Dataset entries
Segment Open
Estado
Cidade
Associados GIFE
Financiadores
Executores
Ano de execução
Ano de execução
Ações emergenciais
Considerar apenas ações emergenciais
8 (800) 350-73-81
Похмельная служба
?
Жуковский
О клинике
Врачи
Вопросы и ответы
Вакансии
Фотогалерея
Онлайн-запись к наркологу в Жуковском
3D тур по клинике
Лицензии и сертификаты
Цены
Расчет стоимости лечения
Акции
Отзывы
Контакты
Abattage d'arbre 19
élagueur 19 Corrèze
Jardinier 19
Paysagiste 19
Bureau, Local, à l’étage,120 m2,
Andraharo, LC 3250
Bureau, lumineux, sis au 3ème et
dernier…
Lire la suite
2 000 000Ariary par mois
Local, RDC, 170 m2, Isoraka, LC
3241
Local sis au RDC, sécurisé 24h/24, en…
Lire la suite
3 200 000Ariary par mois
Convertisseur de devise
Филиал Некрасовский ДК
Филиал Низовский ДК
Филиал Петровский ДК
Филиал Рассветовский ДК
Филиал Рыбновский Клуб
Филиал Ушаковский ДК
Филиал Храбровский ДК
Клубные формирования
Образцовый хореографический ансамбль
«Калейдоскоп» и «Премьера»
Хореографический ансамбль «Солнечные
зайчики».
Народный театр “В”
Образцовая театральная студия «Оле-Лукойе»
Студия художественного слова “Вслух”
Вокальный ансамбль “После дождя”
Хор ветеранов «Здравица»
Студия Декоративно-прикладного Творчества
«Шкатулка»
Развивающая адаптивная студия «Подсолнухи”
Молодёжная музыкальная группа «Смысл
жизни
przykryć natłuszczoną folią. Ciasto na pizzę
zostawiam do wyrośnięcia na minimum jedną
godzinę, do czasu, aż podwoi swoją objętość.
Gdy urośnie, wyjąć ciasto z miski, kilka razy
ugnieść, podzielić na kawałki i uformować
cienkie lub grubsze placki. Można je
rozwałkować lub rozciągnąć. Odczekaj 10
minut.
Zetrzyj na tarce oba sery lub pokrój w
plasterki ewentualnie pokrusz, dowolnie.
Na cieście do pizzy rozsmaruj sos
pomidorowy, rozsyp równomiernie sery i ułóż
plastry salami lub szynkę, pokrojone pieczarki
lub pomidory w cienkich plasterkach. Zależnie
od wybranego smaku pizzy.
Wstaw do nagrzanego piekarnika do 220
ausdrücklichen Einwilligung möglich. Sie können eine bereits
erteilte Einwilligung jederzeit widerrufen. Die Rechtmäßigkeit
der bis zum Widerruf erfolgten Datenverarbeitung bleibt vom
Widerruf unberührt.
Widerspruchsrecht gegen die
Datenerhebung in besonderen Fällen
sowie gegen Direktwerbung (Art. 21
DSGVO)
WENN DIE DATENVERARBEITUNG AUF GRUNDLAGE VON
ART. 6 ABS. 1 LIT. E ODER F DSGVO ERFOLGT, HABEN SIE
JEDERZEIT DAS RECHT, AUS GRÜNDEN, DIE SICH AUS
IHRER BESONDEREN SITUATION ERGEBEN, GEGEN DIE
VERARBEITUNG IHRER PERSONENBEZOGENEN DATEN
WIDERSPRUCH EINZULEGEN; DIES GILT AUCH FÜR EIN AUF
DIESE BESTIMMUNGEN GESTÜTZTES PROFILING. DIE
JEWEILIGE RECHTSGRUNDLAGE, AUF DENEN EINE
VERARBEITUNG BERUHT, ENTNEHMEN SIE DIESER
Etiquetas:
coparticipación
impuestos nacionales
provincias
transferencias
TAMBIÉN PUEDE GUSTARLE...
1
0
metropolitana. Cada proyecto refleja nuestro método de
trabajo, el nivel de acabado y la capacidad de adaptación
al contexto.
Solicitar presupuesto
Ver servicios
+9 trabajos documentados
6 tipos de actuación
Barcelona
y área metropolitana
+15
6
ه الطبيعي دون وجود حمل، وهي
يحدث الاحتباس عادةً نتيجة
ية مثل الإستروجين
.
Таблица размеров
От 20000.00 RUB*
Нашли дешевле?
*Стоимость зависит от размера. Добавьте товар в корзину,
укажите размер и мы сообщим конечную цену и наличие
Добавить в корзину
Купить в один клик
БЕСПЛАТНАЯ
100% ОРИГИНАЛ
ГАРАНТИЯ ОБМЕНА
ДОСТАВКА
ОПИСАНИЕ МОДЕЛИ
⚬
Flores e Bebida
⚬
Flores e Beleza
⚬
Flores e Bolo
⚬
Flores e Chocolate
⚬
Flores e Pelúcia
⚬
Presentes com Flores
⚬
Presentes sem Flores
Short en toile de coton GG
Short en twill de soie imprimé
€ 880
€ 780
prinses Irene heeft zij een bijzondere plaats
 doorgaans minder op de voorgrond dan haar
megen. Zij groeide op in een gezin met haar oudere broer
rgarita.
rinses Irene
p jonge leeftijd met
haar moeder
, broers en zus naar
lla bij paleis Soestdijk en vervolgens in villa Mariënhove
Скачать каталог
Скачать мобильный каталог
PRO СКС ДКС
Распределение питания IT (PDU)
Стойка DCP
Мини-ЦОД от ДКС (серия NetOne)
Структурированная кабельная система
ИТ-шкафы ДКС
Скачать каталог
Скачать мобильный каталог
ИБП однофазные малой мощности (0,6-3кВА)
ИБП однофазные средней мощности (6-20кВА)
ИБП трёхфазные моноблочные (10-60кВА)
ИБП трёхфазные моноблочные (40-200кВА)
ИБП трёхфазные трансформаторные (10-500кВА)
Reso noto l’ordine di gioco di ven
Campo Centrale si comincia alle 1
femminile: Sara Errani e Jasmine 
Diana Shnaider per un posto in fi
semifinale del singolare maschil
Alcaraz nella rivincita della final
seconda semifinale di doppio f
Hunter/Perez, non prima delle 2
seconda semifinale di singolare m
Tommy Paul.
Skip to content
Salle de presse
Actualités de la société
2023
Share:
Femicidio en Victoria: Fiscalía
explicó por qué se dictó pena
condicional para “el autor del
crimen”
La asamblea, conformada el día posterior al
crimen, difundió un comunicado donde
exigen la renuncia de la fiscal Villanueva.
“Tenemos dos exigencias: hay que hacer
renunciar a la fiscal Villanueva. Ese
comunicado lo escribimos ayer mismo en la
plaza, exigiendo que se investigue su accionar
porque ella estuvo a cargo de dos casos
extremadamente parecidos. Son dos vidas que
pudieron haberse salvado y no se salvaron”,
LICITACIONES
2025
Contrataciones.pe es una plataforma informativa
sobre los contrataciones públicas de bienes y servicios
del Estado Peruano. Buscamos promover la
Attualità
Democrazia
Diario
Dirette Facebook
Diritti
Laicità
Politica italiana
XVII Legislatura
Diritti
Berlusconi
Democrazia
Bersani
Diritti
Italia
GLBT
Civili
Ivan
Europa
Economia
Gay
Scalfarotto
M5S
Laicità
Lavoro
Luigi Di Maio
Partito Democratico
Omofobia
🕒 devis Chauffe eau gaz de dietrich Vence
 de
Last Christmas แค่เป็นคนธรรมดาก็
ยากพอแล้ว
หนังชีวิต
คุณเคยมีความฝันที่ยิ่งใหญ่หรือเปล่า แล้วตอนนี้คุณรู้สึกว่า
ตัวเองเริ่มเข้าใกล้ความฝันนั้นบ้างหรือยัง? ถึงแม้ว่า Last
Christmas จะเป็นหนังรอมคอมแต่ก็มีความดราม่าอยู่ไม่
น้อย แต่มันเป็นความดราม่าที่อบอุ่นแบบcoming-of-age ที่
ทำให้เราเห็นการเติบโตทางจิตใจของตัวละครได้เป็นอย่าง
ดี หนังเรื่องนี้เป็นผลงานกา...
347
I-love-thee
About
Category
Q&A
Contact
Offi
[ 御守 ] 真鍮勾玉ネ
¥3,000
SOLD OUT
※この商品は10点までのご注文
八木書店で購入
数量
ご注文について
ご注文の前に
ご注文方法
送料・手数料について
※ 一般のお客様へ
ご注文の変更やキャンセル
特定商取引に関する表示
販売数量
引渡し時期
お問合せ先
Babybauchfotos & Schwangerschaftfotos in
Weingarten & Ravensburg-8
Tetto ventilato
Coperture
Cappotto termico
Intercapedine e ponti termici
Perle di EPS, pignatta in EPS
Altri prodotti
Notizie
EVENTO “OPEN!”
Segment Closed
### Exercise
Across the entries, how many lines include the string "servicios"? The answer should be only a number.

### Exercise output
2